Page-level text extractions:

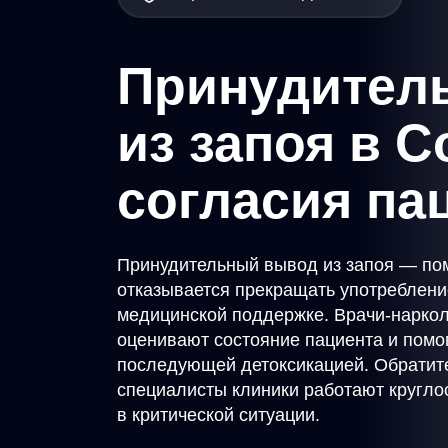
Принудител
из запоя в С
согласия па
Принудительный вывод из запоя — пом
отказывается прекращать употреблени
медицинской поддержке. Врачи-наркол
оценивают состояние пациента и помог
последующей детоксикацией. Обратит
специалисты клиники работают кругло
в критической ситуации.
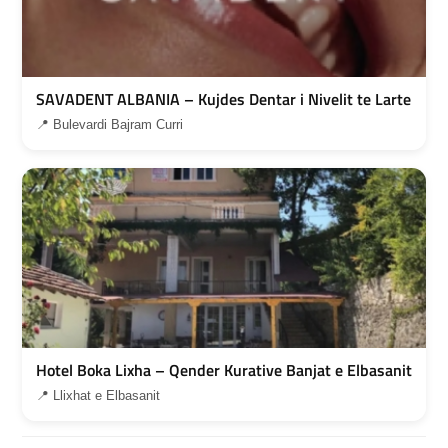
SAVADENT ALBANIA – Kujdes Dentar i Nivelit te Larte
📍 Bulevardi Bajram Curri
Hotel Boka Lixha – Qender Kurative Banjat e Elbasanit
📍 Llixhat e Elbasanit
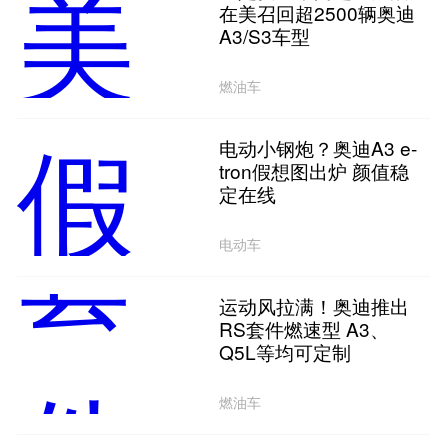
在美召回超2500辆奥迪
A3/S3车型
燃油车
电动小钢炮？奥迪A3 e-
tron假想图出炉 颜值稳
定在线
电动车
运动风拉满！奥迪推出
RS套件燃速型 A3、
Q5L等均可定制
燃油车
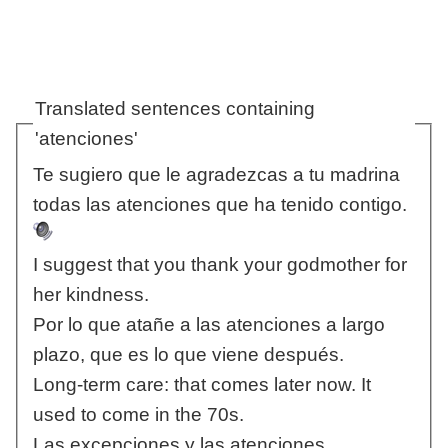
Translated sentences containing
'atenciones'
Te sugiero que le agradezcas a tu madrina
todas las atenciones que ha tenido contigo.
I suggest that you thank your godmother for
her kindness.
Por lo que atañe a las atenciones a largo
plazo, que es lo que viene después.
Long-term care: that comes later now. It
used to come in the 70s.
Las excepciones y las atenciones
* * *
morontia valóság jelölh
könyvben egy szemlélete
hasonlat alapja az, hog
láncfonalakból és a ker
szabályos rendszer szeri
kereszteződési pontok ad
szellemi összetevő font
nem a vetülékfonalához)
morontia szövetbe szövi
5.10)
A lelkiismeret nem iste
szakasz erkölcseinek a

* ASSIGNED TASK:
Nothing outside the stretch above, from the line with "tron假想图出炉 颜值稳" through the line with "Las excepciones y las atenciones", is set down. Transcribe that stretch exactly, ends included, but not its pictures.

* TASK ANSWER:
tron假想图出炉 颜值稳
定在线
电动车
运动风拉满！奥迪推出
RS套件燃速型 A3、
Q5L等均可定制
燃油车
Translated sentences containing
'atenciones'
Te sugiero que le agradezcas a tu madrina
todas las atenciones que ha tenido contigo.
I suggest that you thank your godmother for
her kindness.
Por lo que atañe a las atenciones a largo
plazo, que es lo que viene después.
Long-term care: that comes later now. It
used to come in the 70s.
Las excepciones y las atenciones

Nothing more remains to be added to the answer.